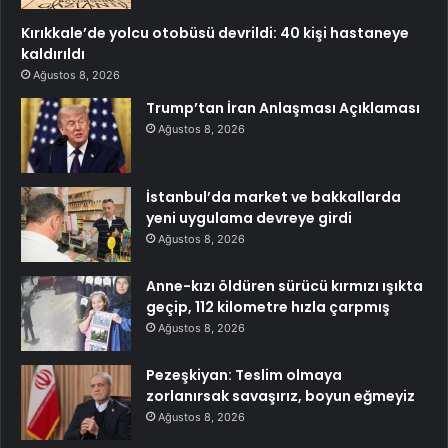
Kırıkkale’de yolcu otobüsü devrildi: 40 kişi hastaneye
kaldırıldı
Ağustos 8, 2026
Trump’tan İran Anlaşması Açıklaması
Ağustos 8, 2026
İstanbul’da market ve bakkallarda
yeni uygulama devreye girdi
Ağustos 8, 2026
Anne-kızı öldüren sürücü kırmızı ışıkta
geçip, 112 kilometre hızla çarpmış
Ağustos 8, 2026
Pezeşkiyan: Teslim olmaya
zorlanırsak savaşırız, boyun eğmeyiz
Ağustos 8, 2026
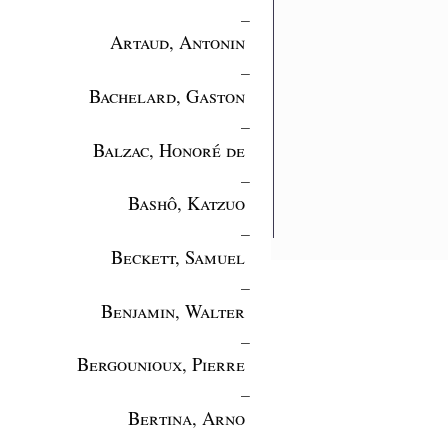
_
Artaud, Antonin
_
Bachelard, Gaston
_
Balzac, Honoré de
_
Bashô, Katzuo
_
Beckett, Samuel
_
Benjamin, Walter
_
Bergounioux, Pierre
_
Bertina, Arno
_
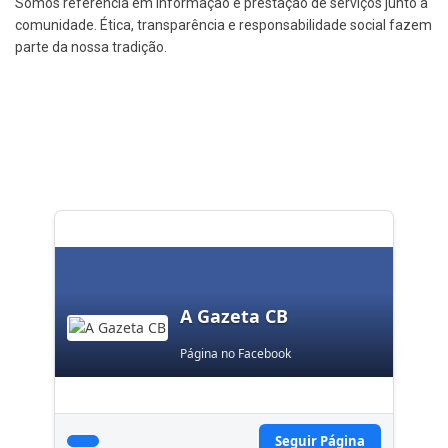
Somos referência em informação e prestação de serviços junto à
comunidade. Ética, transparência e responsabilidade social fazem
parte da nossa tradição.
A Gazeta CB
Página no Facebook
Seguir Página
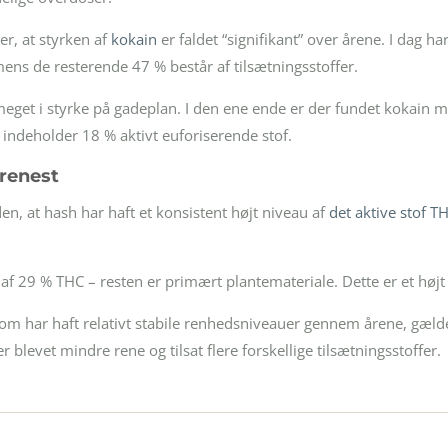
er, at styrken af
kokain
er faldet “signifikant” over årene. I dag h
ns de resterende 47 % består af tilsætningsstoffer.
meget i styrke på gadeplan. I den ene ende er der fundet kokain
indeholder 18 % aktivt euforiserende stof.
renest
, at hash har haft et konsistent højt niveau af
det aktive stof T
f 29 % THC – resten er primært plantemateriale. Dette er et højt t
 har haft relativt stabile renhedsniveauer gennem årene, gælder
r blevet mindre rene og tilsat flere forskellige tilsætningsstoffer.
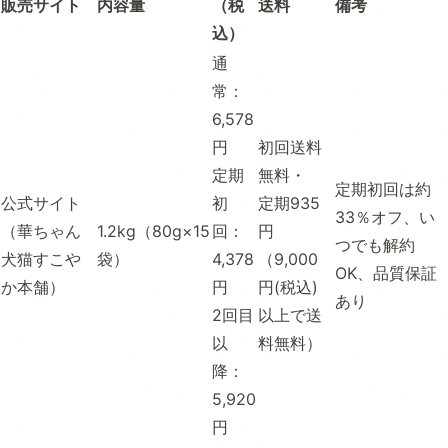
販売サイト
内容量
（税
送料
備考
込）
通
常：
6,578
円
初回送料
定期
無料・
定期初回は約
公式サイト
初
定期935
33％オフ、い
（華ちゃん
1.2kg（80g×15
回：
円
つでも解約
犬猫すこや
袋）
4,378
（9,000
OK、品質保証
か本舗）
円
円(税込)
あり
2回目
以上で送
以
料無料）
降：
5,920
円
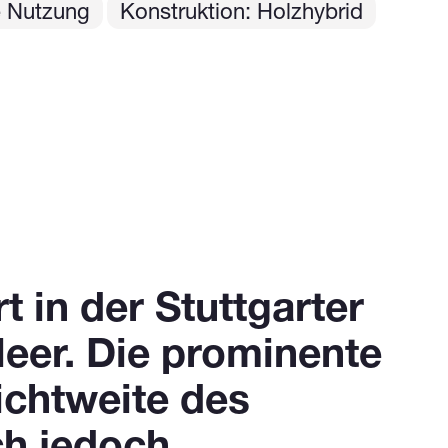
e Nutzung
Konstruktion: Holzhybrid
 in der Stuttgarter
leer. Die prominente
ichtweite des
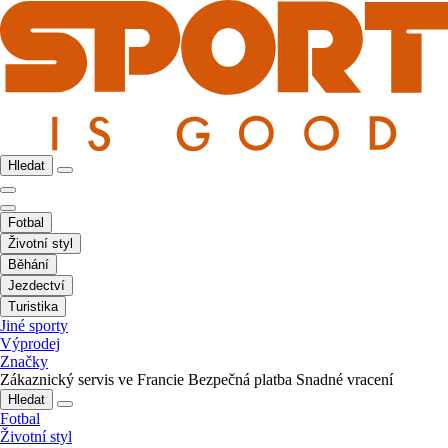
Hledat
Fotbal
Životní styl
Běhání
Jezdectví
Turistika
Jiné sporty
Výprodej
Značky
Zákaznický servis ve Francie
Bezpečná platba
Snadné vracení
Hledat
Fotbal
Životní styl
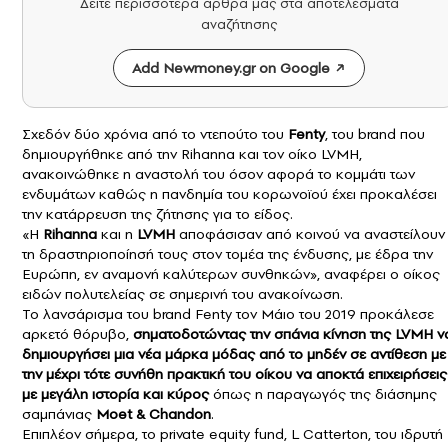
Δείτε περισσότερα άρθρα μας στα αποτελέσματα
αναζήτησης
Add Newmoney.gr on Google
Σχεδόν δύο χρόνια από το ντεπούτο του
Fenty
, του brand που
δημιουργήθηκε από την Rihanna και τον οίκο LVMH,
ανακοινώθηκε η αναστολή του όσον αφορά το κομμάτι των
ενδυμάτων καθώς η πανδημία του κορωνοϊού έχει προκαλέσει
την κατάρρευση της ζήτησης για το είδος.
«Η
Rihanna
και η
LVMH
αποφάσισαν από κοινού να αναστείλουν
τη δραστηριοποίησή τους στον τομέα της ένδυσης, με έδρα την
Ευρώπη, εν αναμονή καλύτερων συνθηκών», αναφέρει ο οίκος
ειδών πολυτελείας σε σημερινή του ανακοίνωση.
Το λανσάρισμα του brand Fenty τον Μάιο του 2019 προκάλεσε
αρκετό θόρυβο,
σηματοδοτώντας την σπάνια κίνηση της
LVMH
ν
δημιουργήσει μια νέα μάρκα μόδας από το μηδέν σε αντίθεση με
την μέχρι τότε συνήθη πρακτική του οίκου να αποκτά επιχειρήσεις
με μεγάλη ιστορία και κύρος
όπως η παραγωγός της διάσημης
σαμπάνιας
Moet & Chandon
.
Επιπλέον σήμερα, το private equity fund, L Catterton, του ιδρυτή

***

» EXERCISE INSTRUCTIONS:
What lines in the material above hold the word "Rihanna"? Pull them out.

» YOUR RESPONSE:
δημιουργήθηκε από την Rihanna και τον οίκο LVMH,
Rihanna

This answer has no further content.